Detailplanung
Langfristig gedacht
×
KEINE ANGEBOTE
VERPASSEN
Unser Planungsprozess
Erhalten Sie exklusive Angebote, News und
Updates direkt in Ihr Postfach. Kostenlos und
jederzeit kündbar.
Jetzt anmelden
-----
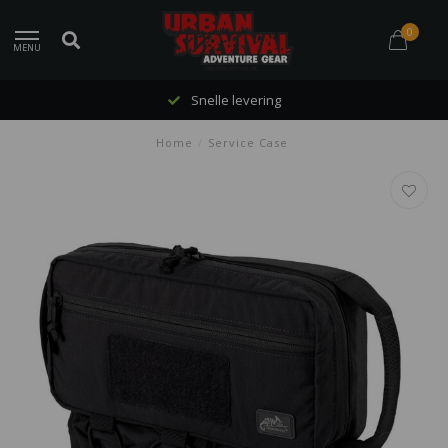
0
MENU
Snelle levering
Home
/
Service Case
-----
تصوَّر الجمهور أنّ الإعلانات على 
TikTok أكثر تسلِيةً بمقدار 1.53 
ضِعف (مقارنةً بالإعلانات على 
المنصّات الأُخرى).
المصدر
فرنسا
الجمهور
-----
• _Your goal_: Wherever a line of the entries holds the string "الجمهور", copy that line.

• _Reply to the exercise_:
تصوَّر الجمهور أنّ الإعلانات على 
الجمهور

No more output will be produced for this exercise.